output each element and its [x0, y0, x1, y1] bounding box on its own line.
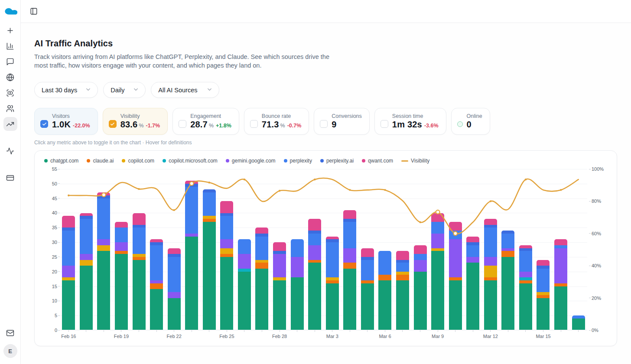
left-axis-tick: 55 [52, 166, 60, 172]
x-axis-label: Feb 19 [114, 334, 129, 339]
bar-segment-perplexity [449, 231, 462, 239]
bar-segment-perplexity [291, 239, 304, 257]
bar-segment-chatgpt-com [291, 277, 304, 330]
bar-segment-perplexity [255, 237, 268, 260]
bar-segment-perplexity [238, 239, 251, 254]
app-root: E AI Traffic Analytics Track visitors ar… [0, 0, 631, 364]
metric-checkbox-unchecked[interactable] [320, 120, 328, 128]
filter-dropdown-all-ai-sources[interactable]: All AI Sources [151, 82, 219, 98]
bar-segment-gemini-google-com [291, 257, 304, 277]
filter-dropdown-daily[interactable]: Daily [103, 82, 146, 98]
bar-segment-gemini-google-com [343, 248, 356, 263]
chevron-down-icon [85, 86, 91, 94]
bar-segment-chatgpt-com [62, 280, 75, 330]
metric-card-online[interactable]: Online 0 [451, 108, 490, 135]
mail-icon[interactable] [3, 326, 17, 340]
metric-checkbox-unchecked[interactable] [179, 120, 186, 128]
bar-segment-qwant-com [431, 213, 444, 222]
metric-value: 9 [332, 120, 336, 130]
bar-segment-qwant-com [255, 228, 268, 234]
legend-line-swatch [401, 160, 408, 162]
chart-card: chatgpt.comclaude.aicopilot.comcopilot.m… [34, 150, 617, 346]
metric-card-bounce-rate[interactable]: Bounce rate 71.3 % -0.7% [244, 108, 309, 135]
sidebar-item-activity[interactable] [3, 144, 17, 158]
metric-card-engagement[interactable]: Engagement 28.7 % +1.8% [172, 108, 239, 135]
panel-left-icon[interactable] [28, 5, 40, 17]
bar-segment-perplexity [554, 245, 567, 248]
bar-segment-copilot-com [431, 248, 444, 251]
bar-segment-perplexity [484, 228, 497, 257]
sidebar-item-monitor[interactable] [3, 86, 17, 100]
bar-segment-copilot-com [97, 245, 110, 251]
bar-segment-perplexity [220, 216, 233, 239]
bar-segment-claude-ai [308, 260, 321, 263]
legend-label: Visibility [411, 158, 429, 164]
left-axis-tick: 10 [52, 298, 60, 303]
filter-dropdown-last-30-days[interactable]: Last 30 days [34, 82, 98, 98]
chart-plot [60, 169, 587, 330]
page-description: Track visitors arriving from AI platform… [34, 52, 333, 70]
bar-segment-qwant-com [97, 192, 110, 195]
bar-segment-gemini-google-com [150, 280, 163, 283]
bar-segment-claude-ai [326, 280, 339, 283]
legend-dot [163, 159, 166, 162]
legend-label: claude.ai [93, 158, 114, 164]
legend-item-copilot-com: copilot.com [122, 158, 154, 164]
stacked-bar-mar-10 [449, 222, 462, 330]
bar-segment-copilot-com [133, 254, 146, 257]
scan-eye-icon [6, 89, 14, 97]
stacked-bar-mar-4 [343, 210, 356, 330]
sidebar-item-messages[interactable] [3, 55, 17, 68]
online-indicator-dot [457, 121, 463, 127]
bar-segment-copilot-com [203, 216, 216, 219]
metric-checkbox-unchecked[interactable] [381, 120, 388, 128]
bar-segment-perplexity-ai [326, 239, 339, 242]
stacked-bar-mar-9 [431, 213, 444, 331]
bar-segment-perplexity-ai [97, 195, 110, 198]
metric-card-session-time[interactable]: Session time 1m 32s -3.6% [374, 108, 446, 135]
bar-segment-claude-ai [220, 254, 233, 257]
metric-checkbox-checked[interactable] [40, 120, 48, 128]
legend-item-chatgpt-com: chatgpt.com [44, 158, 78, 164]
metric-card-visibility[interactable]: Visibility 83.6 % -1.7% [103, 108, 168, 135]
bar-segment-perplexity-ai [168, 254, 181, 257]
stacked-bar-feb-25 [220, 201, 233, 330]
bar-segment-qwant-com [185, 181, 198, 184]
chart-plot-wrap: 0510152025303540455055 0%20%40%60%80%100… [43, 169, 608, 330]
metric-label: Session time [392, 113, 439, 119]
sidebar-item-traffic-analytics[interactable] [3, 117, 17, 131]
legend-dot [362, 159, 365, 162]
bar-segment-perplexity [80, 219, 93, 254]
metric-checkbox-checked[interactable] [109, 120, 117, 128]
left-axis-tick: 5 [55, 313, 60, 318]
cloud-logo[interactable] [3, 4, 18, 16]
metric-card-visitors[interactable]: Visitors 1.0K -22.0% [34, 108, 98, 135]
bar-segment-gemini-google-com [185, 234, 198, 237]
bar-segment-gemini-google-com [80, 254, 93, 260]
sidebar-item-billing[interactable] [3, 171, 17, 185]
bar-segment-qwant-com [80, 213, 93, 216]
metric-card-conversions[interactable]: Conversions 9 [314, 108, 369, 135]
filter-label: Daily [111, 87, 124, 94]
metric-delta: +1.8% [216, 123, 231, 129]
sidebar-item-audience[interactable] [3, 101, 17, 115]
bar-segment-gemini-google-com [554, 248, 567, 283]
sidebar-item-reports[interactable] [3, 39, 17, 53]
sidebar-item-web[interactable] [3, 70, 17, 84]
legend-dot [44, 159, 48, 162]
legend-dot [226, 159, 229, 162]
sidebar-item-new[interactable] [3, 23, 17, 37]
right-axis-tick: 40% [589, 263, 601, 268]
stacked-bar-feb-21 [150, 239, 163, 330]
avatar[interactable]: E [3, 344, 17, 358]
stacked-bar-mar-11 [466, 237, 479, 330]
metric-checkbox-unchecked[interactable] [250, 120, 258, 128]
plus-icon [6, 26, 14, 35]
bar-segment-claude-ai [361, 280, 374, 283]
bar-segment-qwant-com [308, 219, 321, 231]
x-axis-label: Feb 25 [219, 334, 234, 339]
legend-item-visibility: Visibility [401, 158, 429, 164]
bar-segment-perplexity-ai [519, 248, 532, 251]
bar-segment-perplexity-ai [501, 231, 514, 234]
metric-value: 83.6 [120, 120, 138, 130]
____________
If a line of the listing above contains "Track", pick it out and copy it.

app-root: E AI Traffic Analytics Track visitors ar… [0, 0, 631, 364]
page-description: Track visitors arriving from AI platform… [34, 52, 333, 70]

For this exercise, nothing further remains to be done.